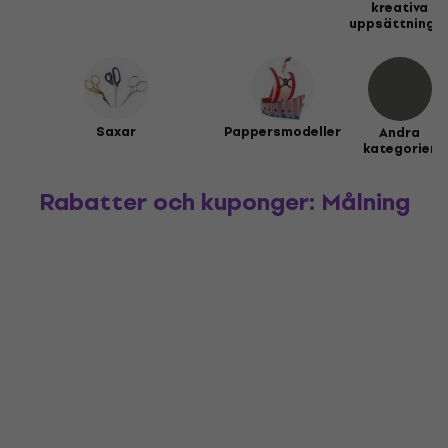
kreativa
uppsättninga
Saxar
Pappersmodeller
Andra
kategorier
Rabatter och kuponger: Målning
____________________
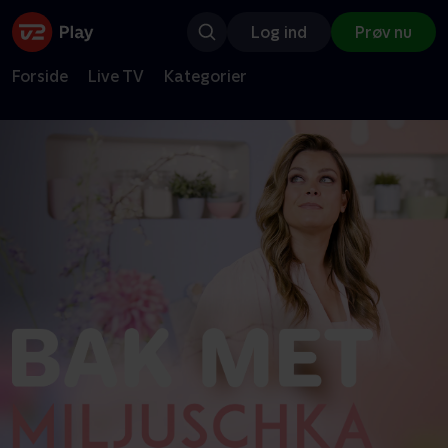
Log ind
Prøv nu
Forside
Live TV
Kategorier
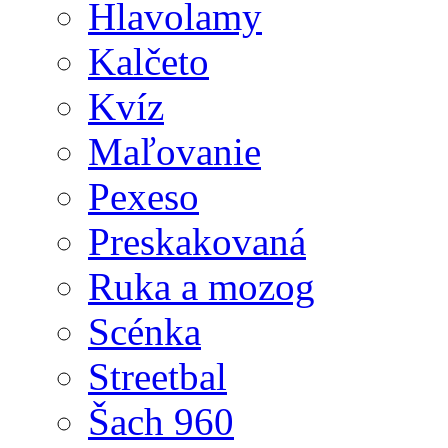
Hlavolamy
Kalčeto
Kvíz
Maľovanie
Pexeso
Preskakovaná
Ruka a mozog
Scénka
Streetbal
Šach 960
____________________
- **Task statement**
Take from the material above the lines running from the one with "Pappersmodeller" through the one with "Rabatter och kuponger: Målning", and repeat them exactly, with nothing else.

- **Solution to this problem**
Pappersmodeller
Andra
kategorier
Rabatter och kuponger: Målning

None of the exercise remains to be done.